Nos bastidores da criação coletiva do painel Homens Trabalhando, uma fotografia chama atenção: artistas e crianças atravessando o centro de Fortaleza com um imenso e belo quadro nos braços, saindo da Praça dos Leões para a guarda provisória da obra, em 1977, durante o XXVII Salão de Abril. Uma via crucis, uma imagem forte. De uma arte que se carrega no corpo, que se guarda no colo, se faz no suor e no cansaço. Com homens e mulheres que, até hoje, tentam ser reconhecidos, nas periferias dessa cidade, desconstruindo discursos racistas e tentando sair das margens, disputando espaços e penetrando, na marra, os difíceis caminhos do mercado das artes, da política cultural e dos circuitos ainda tão elitizados. Uma fotografia que não sai da minha cabeça. Essa arte que atravessa, que se afirma no caminhar.

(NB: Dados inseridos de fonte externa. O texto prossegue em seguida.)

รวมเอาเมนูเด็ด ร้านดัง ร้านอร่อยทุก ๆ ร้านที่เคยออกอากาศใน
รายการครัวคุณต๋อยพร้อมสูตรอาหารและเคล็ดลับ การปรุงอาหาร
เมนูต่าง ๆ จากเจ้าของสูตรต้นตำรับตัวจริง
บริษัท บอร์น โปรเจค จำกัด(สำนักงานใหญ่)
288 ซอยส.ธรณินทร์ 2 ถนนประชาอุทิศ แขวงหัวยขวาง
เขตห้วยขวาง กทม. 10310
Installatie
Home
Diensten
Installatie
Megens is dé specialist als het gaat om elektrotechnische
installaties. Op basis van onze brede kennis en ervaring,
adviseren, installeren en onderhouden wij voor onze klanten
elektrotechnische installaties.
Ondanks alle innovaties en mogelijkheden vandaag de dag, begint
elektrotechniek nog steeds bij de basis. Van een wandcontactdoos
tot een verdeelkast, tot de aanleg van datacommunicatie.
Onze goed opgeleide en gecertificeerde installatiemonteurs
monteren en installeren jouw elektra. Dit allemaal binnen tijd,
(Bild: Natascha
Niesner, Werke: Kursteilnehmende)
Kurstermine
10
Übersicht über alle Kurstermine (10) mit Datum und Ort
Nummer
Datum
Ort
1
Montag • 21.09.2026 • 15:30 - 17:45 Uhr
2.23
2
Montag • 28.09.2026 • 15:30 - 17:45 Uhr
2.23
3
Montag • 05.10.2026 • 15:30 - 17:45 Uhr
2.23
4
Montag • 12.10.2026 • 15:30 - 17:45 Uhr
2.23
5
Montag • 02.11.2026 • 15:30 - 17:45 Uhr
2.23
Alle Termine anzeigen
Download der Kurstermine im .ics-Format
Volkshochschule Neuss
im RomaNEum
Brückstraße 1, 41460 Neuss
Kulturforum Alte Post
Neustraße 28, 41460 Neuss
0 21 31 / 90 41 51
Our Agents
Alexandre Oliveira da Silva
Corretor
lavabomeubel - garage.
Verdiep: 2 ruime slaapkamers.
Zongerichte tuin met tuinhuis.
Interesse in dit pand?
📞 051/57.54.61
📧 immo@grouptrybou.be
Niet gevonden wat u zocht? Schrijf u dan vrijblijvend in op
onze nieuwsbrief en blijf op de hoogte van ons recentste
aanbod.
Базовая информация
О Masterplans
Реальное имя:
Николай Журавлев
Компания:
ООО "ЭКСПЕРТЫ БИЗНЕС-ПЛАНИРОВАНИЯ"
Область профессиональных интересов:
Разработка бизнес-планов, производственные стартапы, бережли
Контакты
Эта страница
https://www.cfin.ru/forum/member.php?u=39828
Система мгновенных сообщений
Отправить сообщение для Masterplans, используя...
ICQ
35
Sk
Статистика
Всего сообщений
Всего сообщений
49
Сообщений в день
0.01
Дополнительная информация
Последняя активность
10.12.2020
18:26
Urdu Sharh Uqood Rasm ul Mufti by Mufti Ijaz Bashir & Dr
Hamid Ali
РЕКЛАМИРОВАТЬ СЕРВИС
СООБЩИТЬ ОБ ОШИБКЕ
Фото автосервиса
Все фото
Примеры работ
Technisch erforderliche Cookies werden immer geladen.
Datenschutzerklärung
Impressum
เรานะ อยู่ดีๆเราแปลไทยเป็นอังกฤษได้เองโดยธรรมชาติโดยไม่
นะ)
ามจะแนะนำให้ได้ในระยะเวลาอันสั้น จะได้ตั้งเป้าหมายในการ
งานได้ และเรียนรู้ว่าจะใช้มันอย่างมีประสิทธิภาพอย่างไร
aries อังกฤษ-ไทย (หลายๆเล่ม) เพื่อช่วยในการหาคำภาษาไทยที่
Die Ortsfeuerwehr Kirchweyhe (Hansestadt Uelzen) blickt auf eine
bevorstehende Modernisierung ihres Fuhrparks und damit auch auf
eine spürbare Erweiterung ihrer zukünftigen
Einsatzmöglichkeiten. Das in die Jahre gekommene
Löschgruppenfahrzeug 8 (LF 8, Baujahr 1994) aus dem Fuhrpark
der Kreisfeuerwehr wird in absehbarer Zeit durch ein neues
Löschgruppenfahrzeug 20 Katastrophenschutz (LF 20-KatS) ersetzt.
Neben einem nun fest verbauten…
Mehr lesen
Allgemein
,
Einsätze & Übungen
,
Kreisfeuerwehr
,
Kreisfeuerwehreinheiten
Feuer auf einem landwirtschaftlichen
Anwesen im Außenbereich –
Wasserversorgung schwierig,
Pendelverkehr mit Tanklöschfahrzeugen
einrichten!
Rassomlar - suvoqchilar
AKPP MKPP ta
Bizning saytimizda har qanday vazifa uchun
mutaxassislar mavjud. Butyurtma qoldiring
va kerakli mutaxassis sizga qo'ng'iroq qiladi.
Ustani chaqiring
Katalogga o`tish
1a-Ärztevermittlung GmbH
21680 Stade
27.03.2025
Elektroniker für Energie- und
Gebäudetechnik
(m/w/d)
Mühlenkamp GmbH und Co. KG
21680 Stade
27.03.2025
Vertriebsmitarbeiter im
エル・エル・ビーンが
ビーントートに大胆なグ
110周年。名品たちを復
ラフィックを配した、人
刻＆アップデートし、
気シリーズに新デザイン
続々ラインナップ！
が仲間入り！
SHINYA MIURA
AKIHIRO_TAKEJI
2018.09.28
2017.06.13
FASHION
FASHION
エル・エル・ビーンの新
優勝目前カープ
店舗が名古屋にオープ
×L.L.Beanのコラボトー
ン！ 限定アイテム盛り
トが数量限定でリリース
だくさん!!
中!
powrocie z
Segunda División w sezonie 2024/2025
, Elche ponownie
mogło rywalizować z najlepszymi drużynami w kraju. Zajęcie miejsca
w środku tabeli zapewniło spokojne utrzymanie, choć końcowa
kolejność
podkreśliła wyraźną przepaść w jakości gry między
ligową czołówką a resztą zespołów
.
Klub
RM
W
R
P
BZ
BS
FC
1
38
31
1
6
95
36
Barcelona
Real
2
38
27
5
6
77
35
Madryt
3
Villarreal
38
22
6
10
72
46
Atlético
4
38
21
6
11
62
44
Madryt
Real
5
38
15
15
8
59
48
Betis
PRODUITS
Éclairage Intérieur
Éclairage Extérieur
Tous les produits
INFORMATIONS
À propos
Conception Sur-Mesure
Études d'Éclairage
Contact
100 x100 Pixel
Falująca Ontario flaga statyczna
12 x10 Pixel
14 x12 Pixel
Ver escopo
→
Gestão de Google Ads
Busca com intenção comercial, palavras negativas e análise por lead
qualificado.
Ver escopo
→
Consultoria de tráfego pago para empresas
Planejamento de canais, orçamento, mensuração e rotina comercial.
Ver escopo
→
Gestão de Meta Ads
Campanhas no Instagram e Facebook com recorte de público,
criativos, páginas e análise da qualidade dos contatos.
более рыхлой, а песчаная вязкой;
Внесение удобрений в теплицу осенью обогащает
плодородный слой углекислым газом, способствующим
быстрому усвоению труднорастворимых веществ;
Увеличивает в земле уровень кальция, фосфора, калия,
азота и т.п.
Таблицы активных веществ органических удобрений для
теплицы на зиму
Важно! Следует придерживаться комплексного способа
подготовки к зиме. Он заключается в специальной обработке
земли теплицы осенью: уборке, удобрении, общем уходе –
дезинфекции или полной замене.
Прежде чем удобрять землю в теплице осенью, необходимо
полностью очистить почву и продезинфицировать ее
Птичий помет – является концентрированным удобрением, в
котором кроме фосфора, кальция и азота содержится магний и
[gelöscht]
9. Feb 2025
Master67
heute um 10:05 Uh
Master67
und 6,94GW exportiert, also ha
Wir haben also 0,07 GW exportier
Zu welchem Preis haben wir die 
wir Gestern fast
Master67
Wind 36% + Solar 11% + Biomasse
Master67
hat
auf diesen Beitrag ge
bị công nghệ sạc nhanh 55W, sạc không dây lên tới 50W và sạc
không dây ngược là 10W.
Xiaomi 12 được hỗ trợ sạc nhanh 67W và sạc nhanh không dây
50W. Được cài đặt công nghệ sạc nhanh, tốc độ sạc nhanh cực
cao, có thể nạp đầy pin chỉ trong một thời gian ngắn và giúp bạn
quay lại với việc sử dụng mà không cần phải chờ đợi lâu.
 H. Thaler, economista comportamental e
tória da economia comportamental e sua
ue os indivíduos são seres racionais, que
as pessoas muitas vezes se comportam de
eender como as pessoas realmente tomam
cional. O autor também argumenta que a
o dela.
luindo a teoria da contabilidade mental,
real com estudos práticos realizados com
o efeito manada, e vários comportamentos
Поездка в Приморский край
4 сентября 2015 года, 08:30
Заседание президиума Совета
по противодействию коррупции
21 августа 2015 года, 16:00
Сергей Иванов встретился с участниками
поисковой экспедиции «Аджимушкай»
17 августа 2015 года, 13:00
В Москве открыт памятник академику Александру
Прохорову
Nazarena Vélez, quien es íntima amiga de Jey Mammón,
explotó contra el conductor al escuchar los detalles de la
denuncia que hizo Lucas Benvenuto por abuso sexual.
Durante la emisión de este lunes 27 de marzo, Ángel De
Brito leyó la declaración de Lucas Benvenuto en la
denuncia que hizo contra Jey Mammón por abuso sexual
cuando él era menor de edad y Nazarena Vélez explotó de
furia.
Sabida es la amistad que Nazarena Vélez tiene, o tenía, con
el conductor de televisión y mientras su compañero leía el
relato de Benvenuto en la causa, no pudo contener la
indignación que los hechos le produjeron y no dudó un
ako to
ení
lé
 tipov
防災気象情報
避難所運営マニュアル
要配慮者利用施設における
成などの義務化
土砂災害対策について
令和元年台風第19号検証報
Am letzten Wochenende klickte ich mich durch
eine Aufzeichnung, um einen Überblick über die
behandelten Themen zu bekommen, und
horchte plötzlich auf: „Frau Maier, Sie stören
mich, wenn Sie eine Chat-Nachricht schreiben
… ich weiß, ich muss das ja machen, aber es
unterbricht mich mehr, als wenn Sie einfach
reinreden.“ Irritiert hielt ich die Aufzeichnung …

E aqui celebro, mais do que nunca, a arte que se faz no território: no chão de barro, no terreiro, na aldeia, no balançar da jangada. Da cultura que se fortalece quanto mais se reconhece negra, indígena, quilombola, ribeirinha, cigana, cabocla, feita no mangue, na margem do rio e no balanço do mar. A mesma mão que pega o pincel e faz belezas, é a mesma que balança a vela e segue o rumo dos ventos.
Viva a Escola do Pirambu e os visionários Chico da Silva, Hélio Rôla, Gilberto Brito e David Silberstein. E celebro aqui, com toda a minha emoção, os artistas Claudionor, Babá, Chica da Silva, Garcia e Ivan e a obra coletiva do painel Homens Trabalhando. Inspiração para novos modos de se pensar a arte, outros formatos possíveis de criação. Em tempos difíceis, de ataques à democracia e às artes, é no coletivo que acharemos forças para existir e resistir.
E para adiarmos o fim do mundo e acharmos um pouco de esperança para seguir os dias, trago aqui a citação, no catálogo do 71° Salão de Abril, do professor Roberto Galvão, um dos maiores estudiosos do artista: “a arte de Chico da Silva mostra o que somos. Chico, queiramos ou não, é uma escola.”